AN UNINVITED GUEST

Jack’s picnic site in the heart of the Addo Elephant National Park is a good place to stop for lunch and enjoy a break from driving. Each picnic site is separated from the next by a thick hedge of Spekboom and other indigenous plants, so one does not have to wait long to get close-up views of a variety of shrub-loving birds. We were able to admire a Bar-throated Apalis – a bird heard all over the park, but which is not easily seen whilst one is driving.

It wasn’t long before a Southern Boubou made an appearance.

A pair of Cape Robin-chats came to investigate the pickings.

We are always pleased to see a Sombre Greenbul (I still think of it is a Bulbul!), which is another bird more easily heard than seen when one drives through the park.

These birds have become accustomed to the regular arrival and departure of humans, for they appeared in quick succession to comb the gravel for anything edible the previous party might have left in their wake.
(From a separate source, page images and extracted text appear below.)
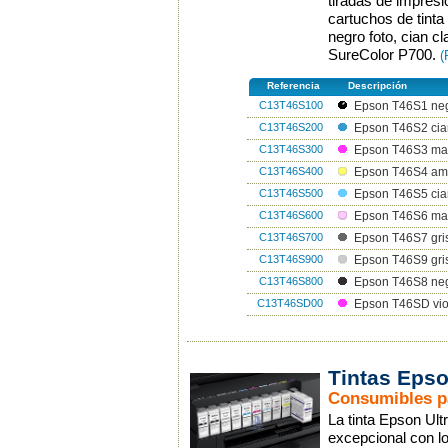
tiradas de impresi
cartuchos de tinta
negro foto, cian cl
SureColor P700.
(
Referencia
Descripción
C13T46S100
Epson T46S1 neg
C13T46S200
Epson T46S2 cia
C13T46S300
Epson T46S3 ma
C13T46S400
Epson T46S4 ama
C13T46S500
Epson T46S5 cian
C13T46S600
Epson T46S6 mag
C13T46S700
Epson T46S7 gri
C13T46S900
Epson T46S9 gris
C13T46S800
Epson T46S8 neg
C13T46SD00
Epson T46SD vio
Tintas Eps
Consumibles p
La tinta Epson Ul
excepcional con l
Within minutes of our arrival they had retreated to the dense cover of the surrounding shrubbery as we settled down to enjoy our food and conversation.

Shortly afterwards I became aware of the Cape Robin-chats calling loudly behind me – I recognised the alarm call from the many times I have heard it in our garden. One of the pair spread its tail feathers out widely, while the other ruffled its feathers as if to increase its size.

The Southern Boubou emerged from the undergrowth, making a harsh grating alarm call, while the Bar-throated Apalis danced frantically along the top of the Spekboom hedge, snapping its bill and wings – it too was clearly agitated. Something untoward was happening.

I looked up in time to see a Boomslang launching itself from the shrubbery onto the roof shading our picnic table – far too fast for me to focus my camera! We could see no sign of it on the roof, so we continued our picnic until I looked up again and saw its sinuous length squeezed into the space between the roof and the wooden slats below it.

Some of our party felt it was too close for comfort

We decided then than it was time to pack up and continue our game viewing drive.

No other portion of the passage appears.